Since, therefore, so much depends upon God's Word that without it no holy day
can be sanctified, we must know that God insists upon a strict observance of
this commandment, and will punish all who despise His Word and are not willing
to hear and learn it, especially at the time appointed for the purpose.
Therefore not only those sin against this commandment who grossly misuse and
desecrate the holy day, as those who on account of their greed or frivolity
neglect to hear God's Word or lie in taverns and are dead drunk like swine; but
also that other crowd, who listen to God's Word as to any other trifle, and
only from custom come to preaching, and go away again, and at the end of the
year know as little of it as at the beginning. 97] For
hitherto the opinion prevailed that you had properly hallowed Sunday when you
had heard a mass or the Gospel read; but no one cared for God's Word, as also
no one taught it.

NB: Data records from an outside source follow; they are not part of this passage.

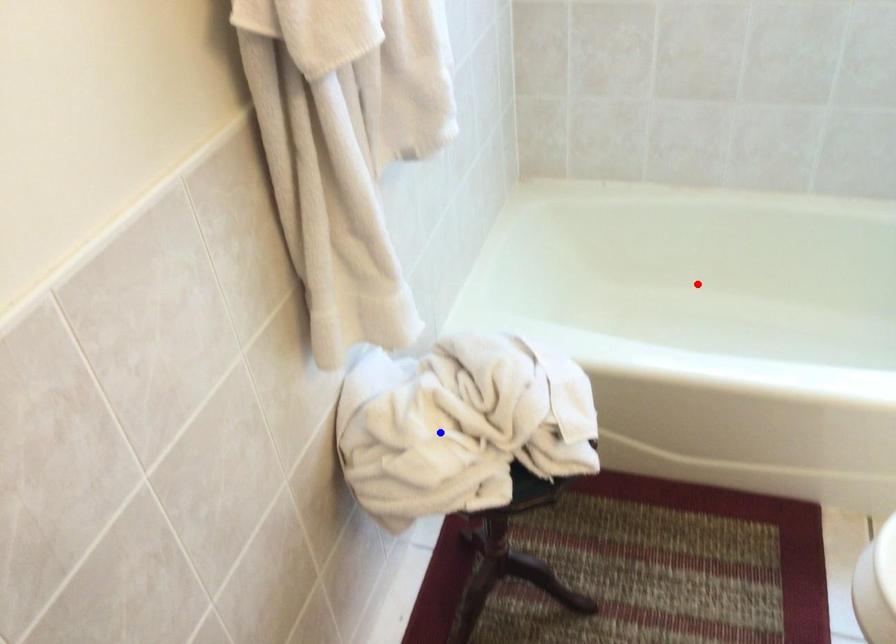 Question: Which of the two points in the image is closer to the camera?

Choices:
 (A) Blue point is closer.
 (B) Red point is closer.

Answer: (A) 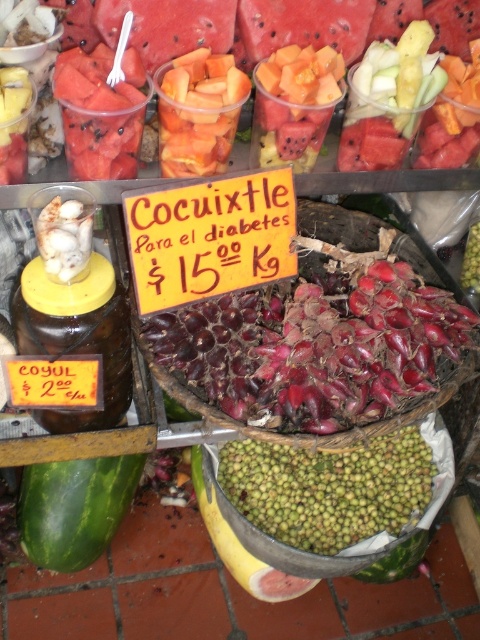 Is point (391, 518) behind point (187, 93)?

Yes, point (391, 518) is behind point (187, 93).

Who is positioned more to the left, green matte seeds at center or orange fleshed at center?

From the viewer's perspective, orange fleshed at center appears more on the left side.

At what (x,y) coordinates should I click in order to perform the action: click on green matte seeds at center. Please return your answer as a coordinate pair (x, y). Looking at the image, I should click on (328, 490).

Who is higher up, shiny red onion at center or green matte seeds at center?

shiny red onion at center

Does shiny red onion at center have a smaller size compared to green matte seeds at center?

Incorrect, shiny red onion at center is not smaller in size than green matte seeds at center.

I want to click on shiny red onion at center, so click(312, 349).

At what (x,y) coordinates should I click in order to perform the action: click on shiny red onion at center. Please return your answer as a coordinate pair (x, y). Looking at the image, I should click on (312, 349).

Who is more distant from viewer, (360, 417) or (204, 173)?

The point (204, 173) is more distant.

Is shiny red onion at center to the left of orange fleshed at center from the viewer's perspective?

Incorrect, shiny red onion at center is not on the left side of orange fleshed at center.

Does point (302, 275) come farther from viewer compared to point (216, 129)?

Yes.

Where is `shiny red onion at center`? shiny red onion at center is located at coordinates (312, 349). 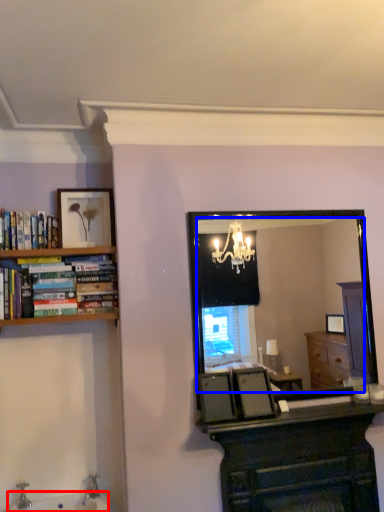 Question: Which point is closer to the camera, sink (highlighted by a red box) or mirror (highlighted by a blue box)?

Choices:
 (A) sink
 (B) mirror

Answer: (A) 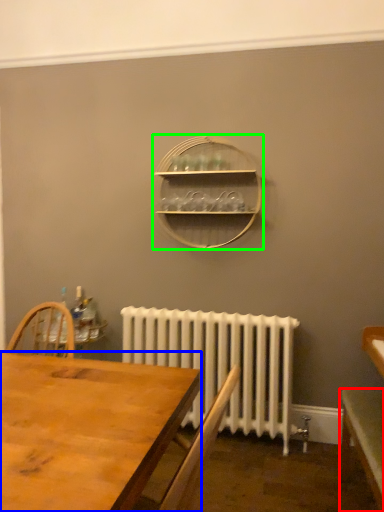 Question: Which object is positioned farthest from table (highlighted by a red box)? Select from desk (highlighted by a blue box) and shelf (highlighted by a green box).

Choices:
 (A) desk
 (B) shelf

Answer: (B) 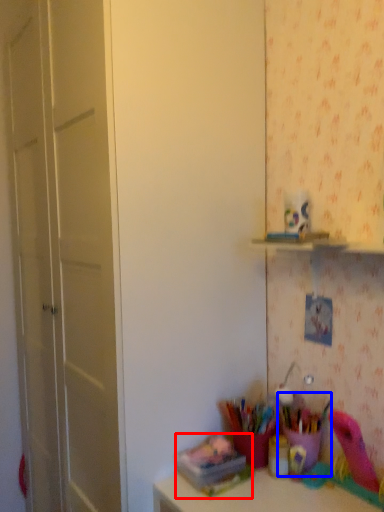 Question: Which point is further to the camera, stationery (highlighted by a red box) or stationery (highlighted by a blue box)?

Choices:
 (A) stationery
 (B) stationery

Answer: (B) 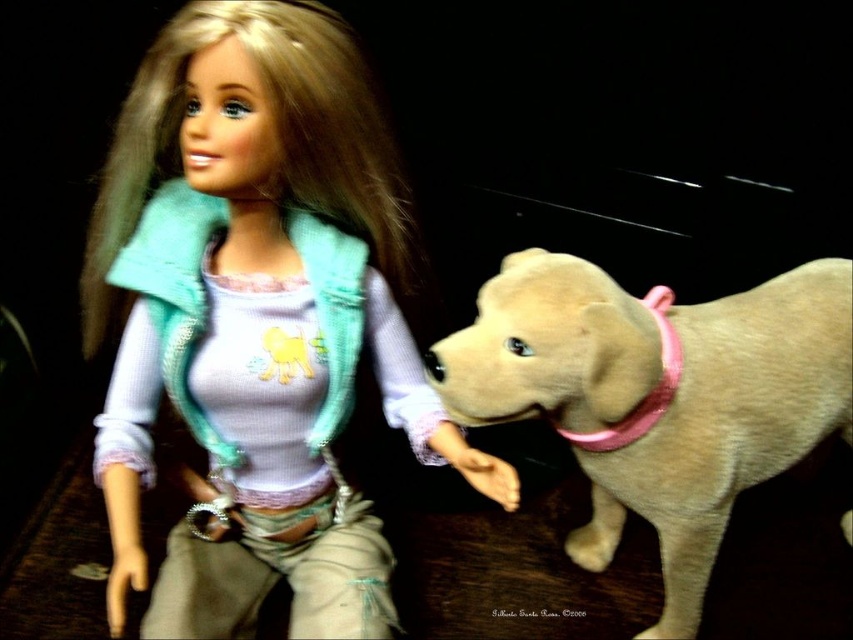 You are a toy collector examining the image of two dolls. You notice the matte teal vest at upper left and the light beige plush dog at center. Which object is positioned higher in the image?

The matte teal vest at upper left is located above the light beige plush dog at center, so it is positioned higher in the image.

You are a photographer setting up a shoot with the matte teal vest at upper left and the light beige plush dog at center. You want to adjust the lighting so that the object closer to the camera is better illuminated. Which object should you focus the light on?

The matte teal vest at upper left is closer to the viewer, so you should focus the light on the matte teal vest at upper left to ensure it is better illuminated.

You are trying to decide which item to place in a narrow display case. The case can only accommodate items that are not too thick. Which object from the scene, the matte teal vest at upper left or the light beige plush dog at center, would you choose for the display case?

The matte teal vest at upper left is thinner than the light beige plush dog at center, so it would fit better in the narrow display case. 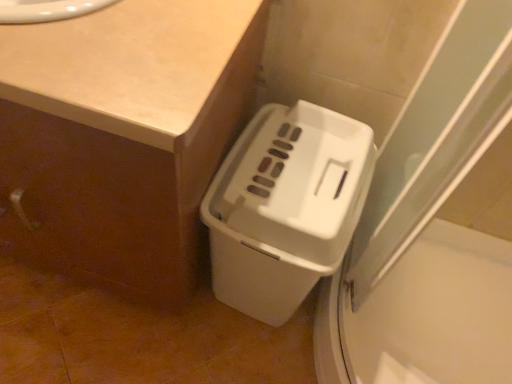 Question: Is point (302, 125) positioned closer to the camera than point (169, 52)?

Choices:
 (A) closer
 (B) farther

Answer: (B)

Question: Considering the relative positions of white plastic waste container at lower right and white matte counter at lower right in the image provided, is white plastic waste container at lower right to the left or to the right of white matte counter at lower right?

Choices:
 (A) left
 (B) right

Answer: (B)

Question: Which object is the farthest from the white plastic waste container at lower right?

Choices:
 (A) beige laminate counter at upper left
 (B) white matte counter at lower right

Answer: (A)

Question: Estimate the real-world distances between objects in this image. Which object is closer to the beige laminate counter at upper left?

Choices:
 (A) white plastic waste container at lower right
 (B) white matte counter at lower right

Answer: (B) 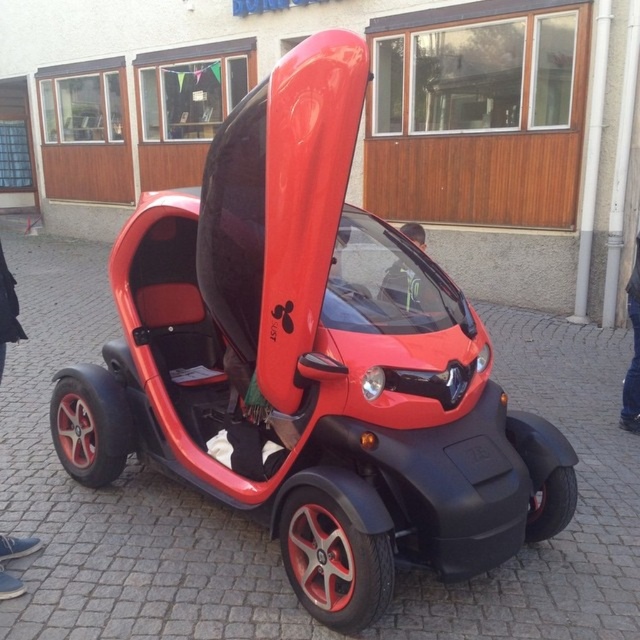 Question: Which is nearer to the black rubber wheel at lower right?

Choices:
 (A) red matte wheel at lower center
 (B) red matte wheel at lower left

Answer: (A)

Question: Is red matte wheel at lower center closer to the viewer compared to black rubber wheel at lower right?

Choices:
 (A) yes
 (B) no

Answer: (A)

Question: Considering the real-world distances, which object is closest to the red matte wheel at lower center?

Choices:
 (A) red matte wheel at lower left
 (B) black rubber wheel at lower right

Answer: (B)

Question: Is red matte wheel at lower center above black rubber wheel at lower right?

Choices:
 (A) yes
 (B) no

Answer: (B)

Question: In this image, where is red matte wheel at lower center located relative to black rubber wheel at lower right?

Choices:
 (A) left
 (B) right

Answer: (A)

Question: Which object appears closest to the camera in this image?

Choices:
 (A) red matte wheel at lower center
 (B) red matte wheel at lower left

Answer: (A) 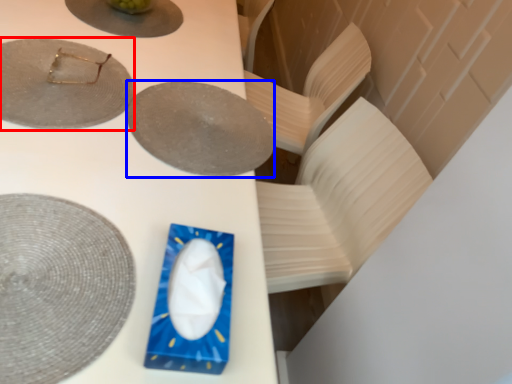 Question: Which object appears closest to the camera in this image, plate (highlighted by a red box) or plate (highlighted by a blue box)?

Choices:
 (A) plate
 (B) plate

Answer: (A) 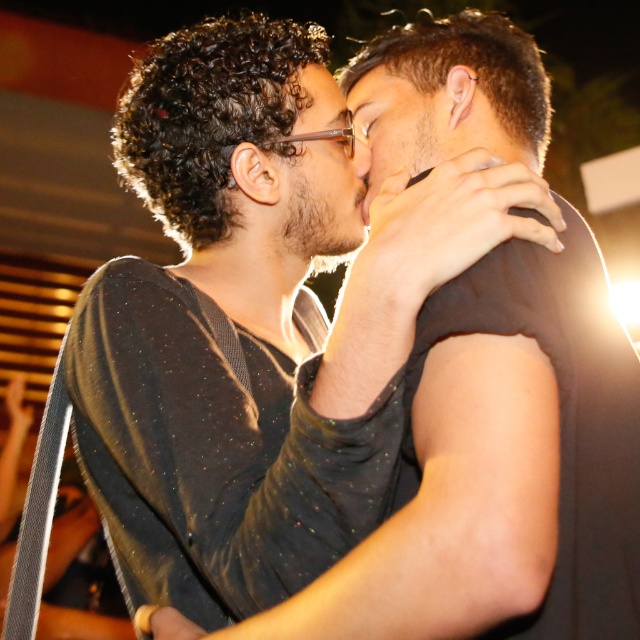 You are a photographer adjusting the focus of your camera. You need to ensure that the matte black face at center is in sharp focus. According to the scene description, where should you position the focus point?

The focus point should be positioned at the coordinates (317, 196) to ensure the matte black face at center is in sharp focus.

You are a photographer adjusting the lighting for a portrait. You need to ensure both matte black face at center and smooth skin face at center are evenly lit. Given their face widths, which face might require more light to appear equally bright?

The matte black face at center has a smaller width than the smooth skin face at center. Since a smaller face may require more light to achieve the same brightness, the matte black face at center might need additional lighting to balance the exposure between both faces.

You are a photographer adjusting your camera settings to capture the scene. You need to ensure both faces are evenly lit. Since the matte black face at center and the smooth skin face at center are positioned differently, which face should you adjust the lighting towards to balance their exposure?

The matte black face at center is to the left of smooth skin face at center. Since matte surfaces reflect less light than smooth surfaces, you should adjust the lighting towards the matte black face at center to ensure it receives more light and balances the exposure with the smooth skin face at center which naturally reflects more light. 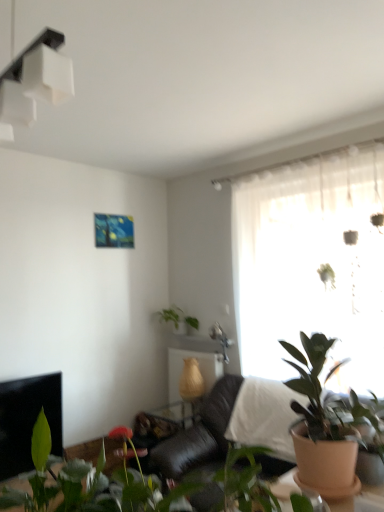 Question: Is translucent glass window at center bigger than white matte light fixture at upper left?

Choices:
 (A) no
 (B) yes

Answer: (B)

Question: Is translucent glass window at center at the left side of white matte light fixture at upper left?

Choices:
 (A) no
 (B) yes

Answer: (A)

Question: Is translucent glass window at center wider than white matte light fixture at upper left?

Choices:
 (A) no
 (B) yes

Answer: (B)

Question: From the image's perspective, is translucent glass window at center over white matte light fixture at upper left?

Choices:
 (A) yes
 (B) no

Answer: (B)

Question: Is translucent glass window at center to the right of white matte light fixture at upper left from the viewer's perspective?

Choices:
 (A) no
 (B) yes

Answer: (B)

Question: Considering the positions of white glossy shelf at center and white matte light fixture at upper left in the image, is white glossy shelf at center bigger or smaller than white matte light fixture at upper left?

Choices:
 (A) big
 (B) small

Answer: (B)

Question: In the image, is white glossy shelf at center on the left side or the right side of white matte light fixture at upper left?

Choices:
 (A) left
 (B) right

Answer: (B)

Question: Considering the positions of point (205, 352) and point (61, 39), is point (205, 352) closer or farther from the camera than point (61, 39)?

Choices:
 (A) closer
 (B) farther

Answer: (B)

Question: Relative to white matte light fixture at upper left, is white glossy shelf at center in front or behind?

Choices:
 (A) behind
 (B) front

Answer: (A)

Question: Looking at their shapes, would you say green matte plant at lower left, which is counted as the first houseplant, starting from the front, is wider or thinner than translucent glass window at center?

Choices:
 (A) wide
 (B) thin

Answer: (A)

Question: From the image's perspective, relative to translucent glass window at center, is green matte plant at lower left, the third houseplant from the back, above or below?

Choices:
 (A) above
 (B) below

Answer: (B)

Question: Is point (94, 509) positioned closer to the camera than point (370, 180)?

Choices:
 (A) closer
 (B) farther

Now, while we have God's Word, we nevertheless do not correct
the abuse; we suffer ourselves to be preached to and admonished, but we listen
without seriousness and care.
Know, therefore, that you must be concerned not only about hearing, but also
about learning and retaining it in memory, and do not think that it is optional
with you or of no great importance, but that it is God's commandment, who will
require of you how you have heard, learned, and honored His Word.
Likewise those fastidious spirits are to be reproved who, when they have heard
a sermon or two, find it tedious and dull, thinking that they know all that
well enough, and need no more instruction. For just that is the sin which has
been hitherto reckoned among mortal sins, and is called torpor or satiety, a
malignant, dangerous plague with which the devil bewitches and deceives the
hearts of many, that he may surprise us and secretly withdraw God's Word from
For let me tell you this, even though you know it perfectly and be already
master in all things, still you are daily in the dominion of the devil, who
ceases neither day nor night to steal unawares upon you, to kindle in your
heart unbelief and wicked thoughts against the foregoing and all the
commandments. Therefore you must always have God's Word in your heart, upon
your lips, and in your ears. But where the heart is idle, and the Word does not
sound, he breaks in and has done the damage before we are aware. 101]
On the other hand, such is the efficacy of the Word, whenever it is seriously
contemplated, heard, and used, that it is bound never to be without fruit, but
always awakens new understanding, pleasure, and devoutness, and produces a pure
heart and pure thoughts. For these words are not inoperative or dead, but
creative, living words. 102]
And even though no other interest or necessity impel us, yet this ought to urge
every one thereunto, because thereby the devil is put to Right and driven away,
and, besides, this commandment is fulfilled, and [this exercise in the Word] is
more pleasing to God than any work of hypocrisy, however brilliant.

Now, dear Readers, considering what Father Martin says here about the importance of focusing the worship service on Christ, His holy Word, and His Sacraments, and the fact that many erroneously labeled "contemporary" church services have so little Scripture in them - perhaps one reading at most, and that often quite short - and the Sacrament seldom to be seen, what might be said about such modern erstwhile worship gatherings? Comments anyone?

Pastor Spencer

1 comment:

Anonymous said...

I find that there's a double standard in the WELS. As parishioners we are forced to accept and be happy with the clergy introducing contemporary worship forms but if we want to use the historical catholic liturgy then that's labled as a stumbling block. Contemporary worship forms are a stumbling block to the pious parishioners who understand the need for Word and Sacrament instead of a pietistic worship setting. I think the shepherds should look out for their own sheep instead of the pagens. First the Jew, then the Gentile.